There was no study of the resources in the territories that were to be conquered…there was no recruitment of a staff to carry out these 'plans', no survey of Germans who could be moved, let alone any enrolment.

(24)

German Panzers, Western Front
German Panzers, Western Front
Bundesarchiv, Bild 101I-382-0248-33A / Böcker (CC BY-SA)

What Resources Did Hitler Want?

The rearmament of Germany had necessitated huge imports of raw materials, and these could not be bought for much longer as Germany's balance of payments went into tilt from 1939. Occupying territories where these resources could be found seemed a simple solution to the problem. Hitler reminded his closest Nazi comrades that, regarding newly conquered territory, the task was: "First, to dominate it; Second, to administer it; Third, to exploit it" (Shirer, 941).

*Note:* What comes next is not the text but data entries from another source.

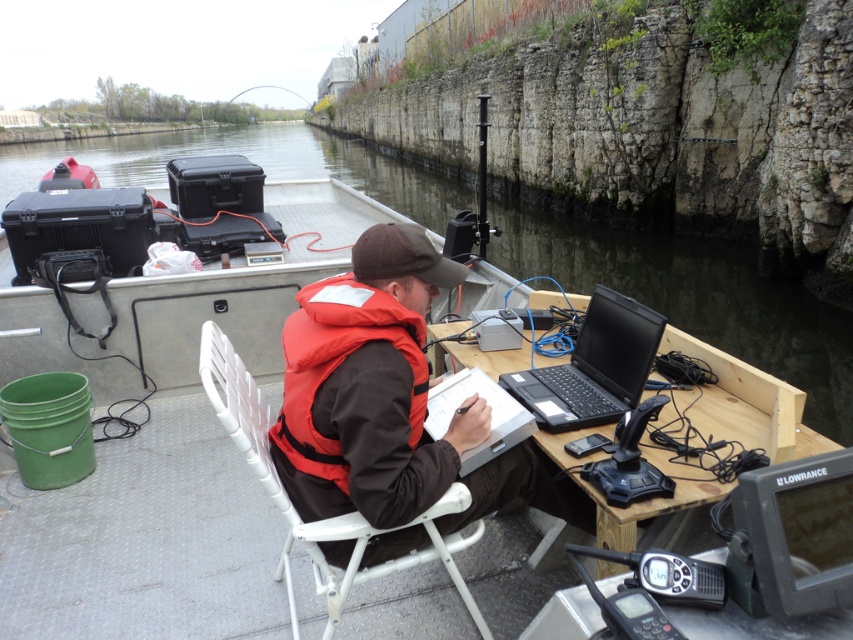 Question: Where is white plastic chair at center located in relation to red matte life jacket at center in the image?

Choices:
 (A) right
 (B) left

Answer: (B)

Question: Which point is farther to the camera?

Choices:
 (A) black matte laptop at center
 (B) orange life vest at center
 (C) wooden table at center

Answer: (A)

Question: Based on their relative distances, which object is nearer to the white plastic chair at center?

Choices:
 (A) clear water at boat center
 (B) red matte life jacket at center

Answer: (B)

Question: Is clear water at boat center thinner than orange life vest at center?

Choices:
 (A) yes
 (B) no

Answer: (B)

Question: Which point is closer to the camera taking this photo?

Choices:
 (A) (575, 403)
 (B) (349, 584)

Answer: (B)

Question: Does wooden table at center have a lesser width compared to black matte laptop at center?

Choices:
 (A) no
 (B) yes

Answer: (A) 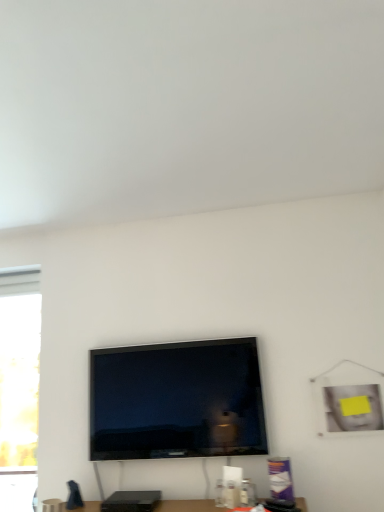 Question: Is matte black tv at center far from translucent glass window at left?

Choices:
 (A) yes
 (B) no

Answer: (B)

Question: Considering the relative sizes of matte black tv at center and translucent glass window at left in the image provided, is matte black tv at center taller than translucent glass window at left?

Choices:
 (A) no
 (B) yes

Answer: (A)

Question: Does matte black tv at center lie in front of translucent glass window at left?

Choices:
 (A) yes
 (B) no

Answer: (A)

Question: Is matte black tv at center beside translucent glass window at left?

Choices:
 (A) yes
 (B) no

Answer: (B)

Question: Is matte black tv at center looking in the opposite direction of translucent glass window at left?

Choices:
 (A) yes
 (B) no

Answer: (B)

Question: From the image's perspective, is matte black tv at center above translucent glass window at left?

Choices:
 (A) yes
 (B) no

Answer: (A)

Question: Does translucent glass window at left appear on the left side of matte black tv at center?

Choices:
 (A) no
 (B) yes

Answer: (B)

Question: Considering the relative sizes of translucent glass window at left and matte black tv at center in the image provided, is translucent glass window at left smaller than matte black tv at center?

Choices:
 (A) no
 (B) yes

Answer: (B)

Question: Would you say translucent glass window at left is a long distance from matte black tv at center?

Choices:
 (A) no
 (B) yes

Answer: (A)

Question: Is translucent glass window at left positioned before matte black tv at center?

Choices:
 (A) yes
 (B) no

Answer: (B)

Question: Is translucent glass window at left aimed at matte black tv at center?

Choices:
 (A) yes
 (B) no

Answer: (B)

Question: From a real-world perspective, is translucent glass window at left positioned under matte black tv at center based on gravity?

Choices:
 (A) no
 (B) yes

Answer: (B)

Question: Does matte black speaker at lower center have a greater height compared to matte black tv at center?

Choices:
 (A) yes
 (B) no

Answer: (B)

Hitler's motivation for German expansion sprang from a long shopping list of the natural resources and valuable industries he wanted to exploit. There was the heavy industry of Czechoslovakia, very useful for making weapons, aircraft, and tanks. There were the Ploiești oil fields in Romania, necessary for the Nazi war machine. Further afield, there were the oil fields of the Caucasus. There were the oil, wheat, oil refineries, and hydroelectric plants of Ukraine. Russia had valuable mines, such as those producing nickel and other metals needed for weapons. With these resources, Hitler's Third Reich would last a thousand years, he promised.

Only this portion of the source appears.